▶ _Directions_: In the records below, find the line containing "List all visible" and print it and every line after it exactly, through the end. Skip pictures.

[Recorded data]
————————
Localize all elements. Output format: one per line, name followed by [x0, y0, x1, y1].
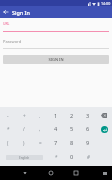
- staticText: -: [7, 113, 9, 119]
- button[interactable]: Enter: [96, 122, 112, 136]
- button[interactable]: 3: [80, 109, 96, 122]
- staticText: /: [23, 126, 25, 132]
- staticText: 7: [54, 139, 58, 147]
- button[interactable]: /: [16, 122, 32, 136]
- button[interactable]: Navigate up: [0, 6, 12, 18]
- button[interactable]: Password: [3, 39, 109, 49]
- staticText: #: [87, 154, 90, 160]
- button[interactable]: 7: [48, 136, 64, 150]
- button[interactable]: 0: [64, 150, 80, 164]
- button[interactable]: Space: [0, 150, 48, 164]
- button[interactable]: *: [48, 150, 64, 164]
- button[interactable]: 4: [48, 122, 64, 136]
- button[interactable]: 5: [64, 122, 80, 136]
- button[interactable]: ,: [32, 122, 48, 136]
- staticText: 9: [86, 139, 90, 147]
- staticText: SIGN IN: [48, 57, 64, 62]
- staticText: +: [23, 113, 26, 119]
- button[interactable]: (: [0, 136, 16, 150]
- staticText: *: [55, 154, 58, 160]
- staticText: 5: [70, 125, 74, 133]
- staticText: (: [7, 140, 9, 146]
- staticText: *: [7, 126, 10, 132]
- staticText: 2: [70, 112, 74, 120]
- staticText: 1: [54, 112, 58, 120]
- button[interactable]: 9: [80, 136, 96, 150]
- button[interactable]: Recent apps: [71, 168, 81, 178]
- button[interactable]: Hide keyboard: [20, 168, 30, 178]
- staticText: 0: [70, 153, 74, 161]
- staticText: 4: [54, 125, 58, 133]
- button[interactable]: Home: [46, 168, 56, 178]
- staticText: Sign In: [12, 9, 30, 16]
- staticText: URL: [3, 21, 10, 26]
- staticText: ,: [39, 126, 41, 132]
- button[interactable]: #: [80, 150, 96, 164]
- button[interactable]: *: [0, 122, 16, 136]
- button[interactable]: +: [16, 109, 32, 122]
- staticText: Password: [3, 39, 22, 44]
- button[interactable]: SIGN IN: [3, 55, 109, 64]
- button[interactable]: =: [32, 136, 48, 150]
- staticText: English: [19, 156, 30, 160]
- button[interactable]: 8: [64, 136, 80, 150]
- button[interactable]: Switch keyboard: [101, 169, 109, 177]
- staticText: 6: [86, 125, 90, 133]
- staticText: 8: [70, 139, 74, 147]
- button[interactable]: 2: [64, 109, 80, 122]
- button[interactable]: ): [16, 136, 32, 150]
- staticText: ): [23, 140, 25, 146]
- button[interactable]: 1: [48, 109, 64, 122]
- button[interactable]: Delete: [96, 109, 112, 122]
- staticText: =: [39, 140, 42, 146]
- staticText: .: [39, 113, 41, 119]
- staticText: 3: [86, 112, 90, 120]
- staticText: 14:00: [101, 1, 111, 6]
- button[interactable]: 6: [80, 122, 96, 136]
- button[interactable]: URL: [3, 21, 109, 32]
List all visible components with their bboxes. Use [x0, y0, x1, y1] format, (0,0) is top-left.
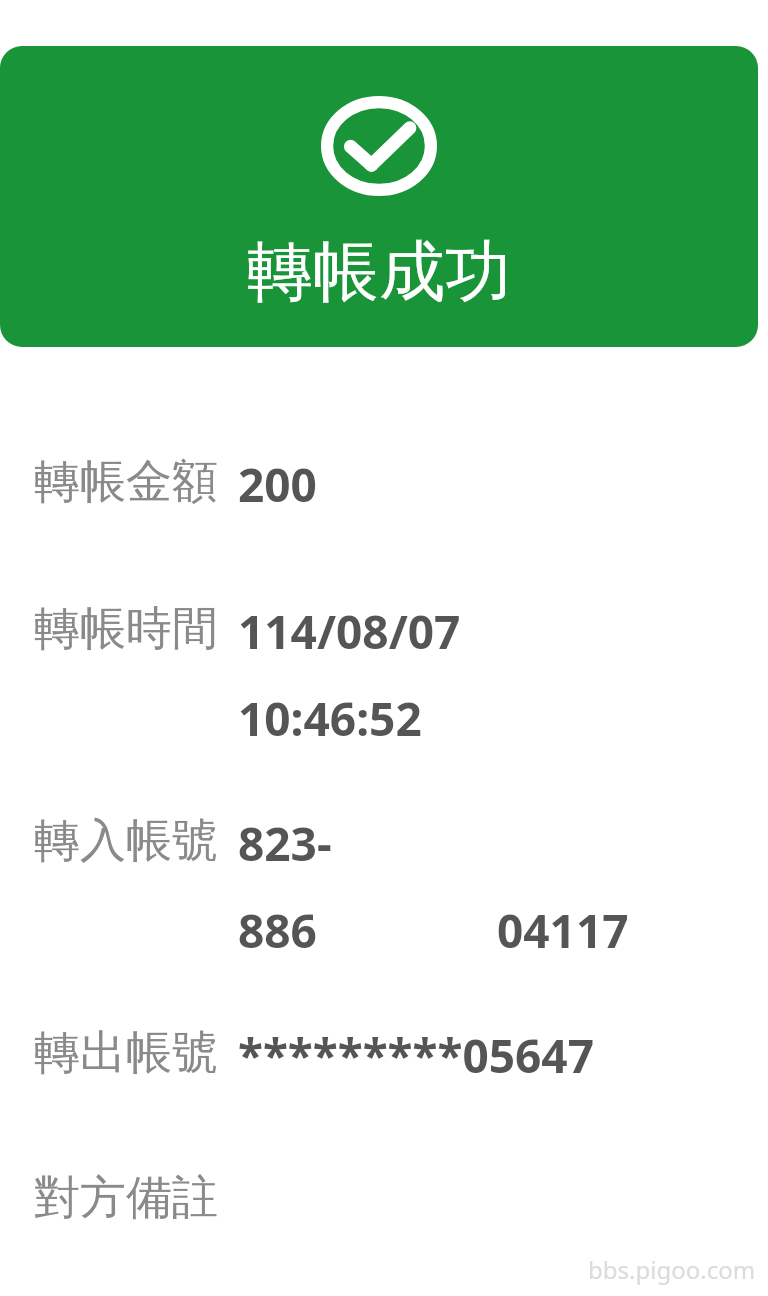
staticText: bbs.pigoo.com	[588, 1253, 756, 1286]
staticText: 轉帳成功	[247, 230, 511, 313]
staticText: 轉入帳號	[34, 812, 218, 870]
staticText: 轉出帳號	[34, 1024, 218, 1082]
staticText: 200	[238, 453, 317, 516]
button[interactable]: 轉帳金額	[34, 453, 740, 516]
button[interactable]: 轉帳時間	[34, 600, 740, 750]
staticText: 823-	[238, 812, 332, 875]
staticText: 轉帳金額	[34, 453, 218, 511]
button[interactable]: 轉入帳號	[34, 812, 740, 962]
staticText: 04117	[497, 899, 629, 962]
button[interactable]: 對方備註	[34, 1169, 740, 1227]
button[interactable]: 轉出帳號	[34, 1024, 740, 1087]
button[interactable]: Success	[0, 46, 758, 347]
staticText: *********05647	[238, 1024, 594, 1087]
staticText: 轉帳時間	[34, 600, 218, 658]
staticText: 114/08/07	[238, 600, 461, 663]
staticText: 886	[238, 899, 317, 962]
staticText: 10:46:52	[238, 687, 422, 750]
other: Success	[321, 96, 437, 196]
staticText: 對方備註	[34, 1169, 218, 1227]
————————
▶ _Answer box_:
List all visible components with their bboxes. Use [x0, y0, x1, y1] format, (0,0) is top-left.
staticText: bbs.pigoo.com	[588, 1253, 756, 1286]
staticText: 轉帳成功	[247, 230, 511, 313]
staticText: 轉入帳號	[34, 812, 218, 870]
staticText: 轉出帳號	[34, 1024, 218, 1082]
staticText: 200	[238, 453, 317, 516]
button[interactable]: 轉帳金額	[34, 453, 740, 516]
button[interactable]: 轉帳時間	[34, 600, 740, 750]
staticText: 823-	[238, 812, 332, 875]
staticText: 轉帳金額	[34, 453, 218, 511]
button[interactable]: 轉入帳號	[34, 812, 740, 962]
staticText: 04117	[497, 899, 629, 962]
button[interactable]: 對方備註	[34, 1169, 740, 1227]
button[interactable]: 轉出帳號	[34, 1024, 740, 1087]
button[interactable]: Success	[0, 46, 758, 347]
staticText: *********05647	[238, 1024, 594, 1087]
staticText: 轉帳時間	[34, 600, 218, 658]
staticText: 114/08/07	[238, 600, 461, 663]
staticText: 886	[238, 899, 317, 962]
staticText: 10:46:52	[238, 687, 422, 750]
other: Success	[321, 96, 437, 196]
staticText: 對方備註	[34, 1169, 218, 1227]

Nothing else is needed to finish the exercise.